If you’re unfamiliar with the number of machines one must sell in order to call a game popular, here’s some context. For most titles today, a few thousand is the norm. There are just 41 machines in modern history (based on IPDB sales figures) that have ever sold more than 10,000 copies, and only two have cracked the 20,000 barrier: Eight Ball in 1979 and The Addams Family, which overtopped Eight Ball by selling 20,270 machines, then sold an additional thousand of a higher-quality “Gold Edition” in 1994. Why was The Addams Family so popular? Quite frankly, it happened to have the right confluence of elements: easy to play, hard to master, and it didn’t hurt that it was made in 1992, right at the peak of pinball’s popularity in the early ‘90’s. And it’s impossible not to smile when Raul Julia (as Gomez Addams), backed by an increasing sonic crescendo, announces the beginning of multiball with an exuberant, “IT’S SHOWTIME!”

 

http://kidforcepinball.com/images/playfields/4_large.jpg

 

Twilight Zone (WMS Industries, Inc., 1993)

For your consideration: After the success of The Addams Family, designer Pat Lawlor was given permission to make his next game even cooler. That game—which required widening the playfield by half a foot just to accommodate its abundance of gadgets, including a pinball-dispensing gumball machine and a mini-playfield with invisible virtual “magna-flippers”—has also become the most “modded” game, as collectors and enthusiasts invent new toys to augment the originals.
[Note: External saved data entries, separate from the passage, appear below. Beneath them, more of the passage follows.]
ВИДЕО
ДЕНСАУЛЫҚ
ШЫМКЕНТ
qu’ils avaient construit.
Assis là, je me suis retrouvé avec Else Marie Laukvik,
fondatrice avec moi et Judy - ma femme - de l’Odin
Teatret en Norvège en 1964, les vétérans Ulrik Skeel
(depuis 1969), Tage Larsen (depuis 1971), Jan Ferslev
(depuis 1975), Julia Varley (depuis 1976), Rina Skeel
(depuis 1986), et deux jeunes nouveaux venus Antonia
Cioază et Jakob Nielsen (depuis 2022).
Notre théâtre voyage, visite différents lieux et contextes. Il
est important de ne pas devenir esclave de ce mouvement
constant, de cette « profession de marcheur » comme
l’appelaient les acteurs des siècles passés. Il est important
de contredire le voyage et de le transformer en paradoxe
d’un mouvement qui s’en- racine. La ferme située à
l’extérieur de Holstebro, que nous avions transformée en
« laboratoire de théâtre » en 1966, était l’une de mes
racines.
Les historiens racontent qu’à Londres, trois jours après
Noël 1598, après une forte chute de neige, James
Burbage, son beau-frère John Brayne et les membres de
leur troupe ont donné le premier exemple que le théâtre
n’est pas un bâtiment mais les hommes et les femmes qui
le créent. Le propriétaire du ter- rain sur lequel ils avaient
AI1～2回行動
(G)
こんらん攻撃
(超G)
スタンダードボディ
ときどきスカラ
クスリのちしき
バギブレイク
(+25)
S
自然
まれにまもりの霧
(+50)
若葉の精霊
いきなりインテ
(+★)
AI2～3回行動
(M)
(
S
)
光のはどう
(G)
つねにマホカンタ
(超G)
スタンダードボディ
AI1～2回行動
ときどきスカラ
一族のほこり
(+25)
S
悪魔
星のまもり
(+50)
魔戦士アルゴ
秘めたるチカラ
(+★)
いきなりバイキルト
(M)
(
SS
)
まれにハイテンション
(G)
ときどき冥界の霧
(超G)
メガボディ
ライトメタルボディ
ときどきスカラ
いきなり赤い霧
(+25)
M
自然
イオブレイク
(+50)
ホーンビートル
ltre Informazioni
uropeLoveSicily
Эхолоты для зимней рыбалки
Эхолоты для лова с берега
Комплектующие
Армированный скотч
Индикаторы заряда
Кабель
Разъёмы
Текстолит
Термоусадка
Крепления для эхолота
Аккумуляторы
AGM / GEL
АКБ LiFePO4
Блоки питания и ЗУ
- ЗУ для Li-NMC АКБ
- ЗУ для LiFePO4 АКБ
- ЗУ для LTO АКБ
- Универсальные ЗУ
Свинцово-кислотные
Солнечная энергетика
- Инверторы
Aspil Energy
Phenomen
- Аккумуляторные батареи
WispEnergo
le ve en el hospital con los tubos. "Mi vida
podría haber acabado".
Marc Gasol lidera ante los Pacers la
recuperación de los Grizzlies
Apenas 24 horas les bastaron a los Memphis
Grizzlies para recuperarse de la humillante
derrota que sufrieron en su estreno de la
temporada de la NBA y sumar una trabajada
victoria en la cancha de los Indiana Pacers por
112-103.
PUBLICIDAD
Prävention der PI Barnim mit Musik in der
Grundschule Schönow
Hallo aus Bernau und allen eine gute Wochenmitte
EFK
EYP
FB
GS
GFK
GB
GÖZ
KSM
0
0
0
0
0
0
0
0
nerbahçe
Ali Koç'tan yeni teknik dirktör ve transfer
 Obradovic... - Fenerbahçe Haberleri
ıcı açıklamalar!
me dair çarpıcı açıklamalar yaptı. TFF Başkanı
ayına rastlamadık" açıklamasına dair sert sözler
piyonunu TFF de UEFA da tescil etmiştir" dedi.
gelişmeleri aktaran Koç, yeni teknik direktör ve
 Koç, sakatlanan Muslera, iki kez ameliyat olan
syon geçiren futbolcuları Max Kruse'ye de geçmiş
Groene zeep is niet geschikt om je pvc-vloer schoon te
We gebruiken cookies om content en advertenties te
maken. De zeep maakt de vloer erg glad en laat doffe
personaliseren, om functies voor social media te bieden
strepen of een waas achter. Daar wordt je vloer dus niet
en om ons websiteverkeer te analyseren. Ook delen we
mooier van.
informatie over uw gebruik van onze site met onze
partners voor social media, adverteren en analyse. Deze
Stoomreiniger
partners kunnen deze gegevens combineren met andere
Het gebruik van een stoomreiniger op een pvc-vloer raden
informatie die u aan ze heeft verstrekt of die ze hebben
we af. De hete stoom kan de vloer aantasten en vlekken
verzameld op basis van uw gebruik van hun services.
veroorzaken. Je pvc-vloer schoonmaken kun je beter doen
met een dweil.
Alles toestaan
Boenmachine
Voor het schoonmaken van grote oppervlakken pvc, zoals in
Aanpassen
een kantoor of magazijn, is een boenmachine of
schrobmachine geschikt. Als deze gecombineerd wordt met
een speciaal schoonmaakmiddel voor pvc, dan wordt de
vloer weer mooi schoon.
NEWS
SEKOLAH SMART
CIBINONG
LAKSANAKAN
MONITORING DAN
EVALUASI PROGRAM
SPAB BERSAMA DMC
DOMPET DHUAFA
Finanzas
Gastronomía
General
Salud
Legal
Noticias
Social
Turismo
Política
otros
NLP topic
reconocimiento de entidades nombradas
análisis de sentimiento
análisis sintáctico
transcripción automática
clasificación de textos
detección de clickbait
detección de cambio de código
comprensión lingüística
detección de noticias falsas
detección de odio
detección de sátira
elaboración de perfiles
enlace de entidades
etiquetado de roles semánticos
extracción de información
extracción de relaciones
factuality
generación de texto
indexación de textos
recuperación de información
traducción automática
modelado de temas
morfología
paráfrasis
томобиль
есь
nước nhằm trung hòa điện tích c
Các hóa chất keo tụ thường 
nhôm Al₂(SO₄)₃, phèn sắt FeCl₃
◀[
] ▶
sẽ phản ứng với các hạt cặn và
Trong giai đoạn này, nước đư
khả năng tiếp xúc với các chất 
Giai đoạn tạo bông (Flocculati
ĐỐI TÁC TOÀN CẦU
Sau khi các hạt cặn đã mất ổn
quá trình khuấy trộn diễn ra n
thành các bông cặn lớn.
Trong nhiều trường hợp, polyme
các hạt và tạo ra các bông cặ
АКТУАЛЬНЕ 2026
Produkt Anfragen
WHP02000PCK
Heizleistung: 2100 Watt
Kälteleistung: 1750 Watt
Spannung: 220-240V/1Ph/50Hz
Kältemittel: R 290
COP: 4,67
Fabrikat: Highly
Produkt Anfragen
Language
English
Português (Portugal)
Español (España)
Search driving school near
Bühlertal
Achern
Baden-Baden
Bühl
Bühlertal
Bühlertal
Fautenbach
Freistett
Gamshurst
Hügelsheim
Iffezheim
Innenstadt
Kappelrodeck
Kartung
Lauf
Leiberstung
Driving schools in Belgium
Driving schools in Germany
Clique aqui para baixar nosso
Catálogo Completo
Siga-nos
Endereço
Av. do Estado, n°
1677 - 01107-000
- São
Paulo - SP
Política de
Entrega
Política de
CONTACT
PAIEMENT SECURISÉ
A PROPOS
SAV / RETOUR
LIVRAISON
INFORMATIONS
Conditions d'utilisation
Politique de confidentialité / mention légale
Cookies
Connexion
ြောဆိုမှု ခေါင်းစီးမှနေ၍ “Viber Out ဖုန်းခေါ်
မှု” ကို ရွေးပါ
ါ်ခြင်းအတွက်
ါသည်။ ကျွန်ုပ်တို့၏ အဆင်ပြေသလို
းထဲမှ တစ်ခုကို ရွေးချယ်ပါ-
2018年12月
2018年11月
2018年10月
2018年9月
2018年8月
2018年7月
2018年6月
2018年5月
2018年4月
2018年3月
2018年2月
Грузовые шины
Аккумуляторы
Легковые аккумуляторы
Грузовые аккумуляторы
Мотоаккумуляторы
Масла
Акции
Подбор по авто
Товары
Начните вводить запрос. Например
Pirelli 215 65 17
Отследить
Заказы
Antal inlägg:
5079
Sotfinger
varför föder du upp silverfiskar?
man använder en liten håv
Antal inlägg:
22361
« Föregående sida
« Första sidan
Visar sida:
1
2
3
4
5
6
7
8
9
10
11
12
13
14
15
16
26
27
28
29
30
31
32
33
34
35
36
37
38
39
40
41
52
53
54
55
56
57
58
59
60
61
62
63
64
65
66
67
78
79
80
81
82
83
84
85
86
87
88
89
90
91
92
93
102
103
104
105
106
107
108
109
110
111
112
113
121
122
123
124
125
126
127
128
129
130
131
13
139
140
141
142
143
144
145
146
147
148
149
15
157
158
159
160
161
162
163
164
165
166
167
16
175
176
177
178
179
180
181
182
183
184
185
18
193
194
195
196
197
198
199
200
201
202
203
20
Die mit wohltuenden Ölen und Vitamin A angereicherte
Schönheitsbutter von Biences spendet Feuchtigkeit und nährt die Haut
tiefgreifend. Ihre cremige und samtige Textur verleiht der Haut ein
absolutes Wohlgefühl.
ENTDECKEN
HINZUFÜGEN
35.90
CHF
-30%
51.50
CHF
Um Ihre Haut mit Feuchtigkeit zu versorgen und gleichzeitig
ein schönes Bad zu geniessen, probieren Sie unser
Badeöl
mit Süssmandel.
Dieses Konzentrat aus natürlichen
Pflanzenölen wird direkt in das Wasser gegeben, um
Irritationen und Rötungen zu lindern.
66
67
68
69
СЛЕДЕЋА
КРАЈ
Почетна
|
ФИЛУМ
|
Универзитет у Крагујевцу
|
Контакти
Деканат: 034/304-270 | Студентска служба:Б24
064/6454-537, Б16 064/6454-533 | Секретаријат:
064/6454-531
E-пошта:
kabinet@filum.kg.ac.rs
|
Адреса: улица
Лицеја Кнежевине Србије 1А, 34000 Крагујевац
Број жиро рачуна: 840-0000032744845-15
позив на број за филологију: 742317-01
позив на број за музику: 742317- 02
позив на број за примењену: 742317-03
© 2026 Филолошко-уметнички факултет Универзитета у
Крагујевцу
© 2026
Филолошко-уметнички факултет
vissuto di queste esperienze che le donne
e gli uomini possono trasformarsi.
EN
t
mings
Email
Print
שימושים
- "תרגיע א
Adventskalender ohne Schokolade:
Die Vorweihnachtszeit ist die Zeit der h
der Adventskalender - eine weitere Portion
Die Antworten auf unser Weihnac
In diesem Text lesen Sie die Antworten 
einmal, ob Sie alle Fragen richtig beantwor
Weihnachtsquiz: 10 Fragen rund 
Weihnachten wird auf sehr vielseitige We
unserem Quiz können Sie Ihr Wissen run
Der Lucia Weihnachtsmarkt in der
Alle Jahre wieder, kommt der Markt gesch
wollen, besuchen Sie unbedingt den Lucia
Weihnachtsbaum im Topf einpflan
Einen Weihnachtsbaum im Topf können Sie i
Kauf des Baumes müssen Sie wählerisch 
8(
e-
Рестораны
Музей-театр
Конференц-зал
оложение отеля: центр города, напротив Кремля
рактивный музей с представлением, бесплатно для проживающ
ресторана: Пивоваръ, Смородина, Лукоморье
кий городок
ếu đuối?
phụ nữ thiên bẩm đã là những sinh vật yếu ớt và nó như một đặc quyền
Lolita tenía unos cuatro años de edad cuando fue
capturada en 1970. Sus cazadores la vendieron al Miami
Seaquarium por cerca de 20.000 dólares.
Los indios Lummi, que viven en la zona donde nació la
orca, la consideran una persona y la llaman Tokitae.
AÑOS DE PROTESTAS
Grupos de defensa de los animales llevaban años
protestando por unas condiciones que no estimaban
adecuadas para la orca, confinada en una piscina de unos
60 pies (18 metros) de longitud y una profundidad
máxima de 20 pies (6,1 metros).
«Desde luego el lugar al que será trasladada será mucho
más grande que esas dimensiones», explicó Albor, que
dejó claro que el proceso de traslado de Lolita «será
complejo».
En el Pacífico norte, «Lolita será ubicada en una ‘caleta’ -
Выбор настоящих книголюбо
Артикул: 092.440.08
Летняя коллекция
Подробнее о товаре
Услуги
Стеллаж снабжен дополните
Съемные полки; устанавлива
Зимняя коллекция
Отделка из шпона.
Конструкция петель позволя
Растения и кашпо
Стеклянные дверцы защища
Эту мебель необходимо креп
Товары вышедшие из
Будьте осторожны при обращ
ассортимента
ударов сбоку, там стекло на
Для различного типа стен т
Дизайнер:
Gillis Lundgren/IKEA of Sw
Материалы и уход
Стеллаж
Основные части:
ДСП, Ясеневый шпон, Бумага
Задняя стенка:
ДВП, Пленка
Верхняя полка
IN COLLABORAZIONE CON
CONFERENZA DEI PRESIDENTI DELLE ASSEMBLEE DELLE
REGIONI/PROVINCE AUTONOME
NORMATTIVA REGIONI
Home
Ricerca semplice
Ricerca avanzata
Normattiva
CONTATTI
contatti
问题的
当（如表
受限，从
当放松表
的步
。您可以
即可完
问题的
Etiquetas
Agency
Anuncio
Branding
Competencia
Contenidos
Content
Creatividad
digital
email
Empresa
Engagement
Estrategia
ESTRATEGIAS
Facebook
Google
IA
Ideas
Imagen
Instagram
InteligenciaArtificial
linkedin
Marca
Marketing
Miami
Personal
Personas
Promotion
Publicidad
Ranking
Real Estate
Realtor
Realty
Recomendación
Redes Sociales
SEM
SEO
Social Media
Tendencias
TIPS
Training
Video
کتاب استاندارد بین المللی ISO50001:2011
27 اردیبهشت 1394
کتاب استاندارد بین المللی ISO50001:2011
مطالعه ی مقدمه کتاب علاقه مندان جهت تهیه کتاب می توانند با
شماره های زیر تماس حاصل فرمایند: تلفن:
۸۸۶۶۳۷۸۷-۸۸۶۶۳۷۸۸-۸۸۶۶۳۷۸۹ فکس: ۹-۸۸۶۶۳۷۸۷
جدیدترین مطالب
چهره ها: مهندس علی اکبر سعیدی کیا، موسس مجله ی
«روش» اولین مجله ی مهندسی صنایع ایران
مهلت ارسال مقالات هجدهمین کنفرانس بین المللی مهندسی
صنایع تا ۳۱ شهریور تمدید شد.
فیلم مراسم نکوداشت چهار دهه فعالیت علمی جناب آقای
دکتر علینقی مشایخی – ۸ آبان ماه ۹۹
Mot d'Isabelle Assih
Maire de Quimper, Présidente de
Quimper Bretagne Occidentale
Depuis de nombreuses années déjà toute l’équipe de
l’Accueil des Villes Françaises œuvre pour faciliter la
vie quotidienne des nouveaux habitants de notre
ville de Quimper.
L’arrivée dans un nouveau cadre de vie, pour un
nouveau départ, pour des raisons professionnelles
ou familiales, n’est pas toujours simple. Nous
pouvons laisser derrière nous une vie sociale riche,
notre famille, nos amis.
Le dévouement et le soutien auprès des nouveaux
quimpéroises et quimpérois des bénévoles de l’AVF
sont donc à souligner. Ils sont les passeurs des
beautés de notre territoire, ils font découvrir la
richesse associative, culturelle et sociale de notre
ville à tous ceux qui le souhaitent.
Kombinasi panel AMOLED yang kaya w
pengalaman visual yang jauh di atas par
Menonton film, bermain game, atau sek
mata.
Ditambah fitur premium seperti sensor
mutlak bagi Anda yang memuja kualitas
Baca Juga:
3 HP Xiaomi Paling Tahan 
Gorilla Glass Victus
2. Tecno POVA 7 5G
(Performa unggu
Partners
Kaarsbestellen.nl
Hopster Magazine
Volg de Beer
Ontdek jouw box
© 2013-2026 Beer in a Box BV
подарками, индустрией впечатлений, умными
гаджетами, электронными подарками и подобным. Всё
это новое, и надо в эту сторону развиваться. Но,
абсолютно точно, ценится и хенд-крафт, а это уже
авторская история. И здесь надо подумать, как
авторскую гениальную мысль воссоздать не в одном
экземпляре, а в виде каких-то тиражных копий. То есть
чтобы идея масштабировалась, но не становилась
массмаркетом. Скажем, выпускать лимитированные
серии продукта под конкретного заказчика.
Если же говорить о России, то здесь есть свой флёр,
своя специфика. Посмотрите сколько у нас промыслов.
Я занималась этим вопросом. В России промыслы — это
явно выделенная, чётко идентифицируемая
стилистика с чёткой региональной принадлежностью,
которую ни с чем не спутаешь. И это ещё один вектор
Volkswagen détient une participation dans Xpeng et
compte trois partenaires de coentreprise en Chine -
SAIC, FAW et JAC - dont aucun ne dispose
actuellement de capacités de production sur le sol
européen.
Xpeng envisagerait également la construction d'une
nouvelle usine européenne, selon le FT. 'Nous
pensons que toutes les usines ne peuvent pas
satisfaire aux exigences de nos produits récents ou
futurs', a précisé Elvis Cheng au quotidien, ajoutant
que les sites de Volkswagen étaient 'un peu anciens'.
Also, it’s a hell of a lot of fun.

 

http://www.northcarolinapinball.com/wp-content/uploads/2013/08/twilight-zone-pinball-playfield-overview.jpg

 

The Pinball Circus (WMS Industries, Inc., 1994)

One-of-a-kind pinball machines are rare (well, duh), but it’s even rarer to have one publicly playable. And rarer still for one that looks as nifty as the semi-vertical Pinball Circus. I guess what I’m saying is, playing The Pinball Circus at the Pinball Hall of Fame in Las Vegas, where it currently resides, is not just like finding a unicorn—it’s like finding a unicorn you’re allowed to pet for a dollar. (Technically the machine, built as an engineering prototype before WMS rejected the concept, is two-of-a-kind, but the second is in a private collection.) The goal is to use the seven flippers, elephant’s trunk, and giraffe’s neck to send the pinball up to each subsequent level, until at the top level you knock out the clown’s teeth, which actually makes for a somewhat gory circus experience.

 

Photo supplied with permission from Jay Stafford.

 

The Who’s Tommy Pinball Wizard (Data East Pinball, Inc., 1994)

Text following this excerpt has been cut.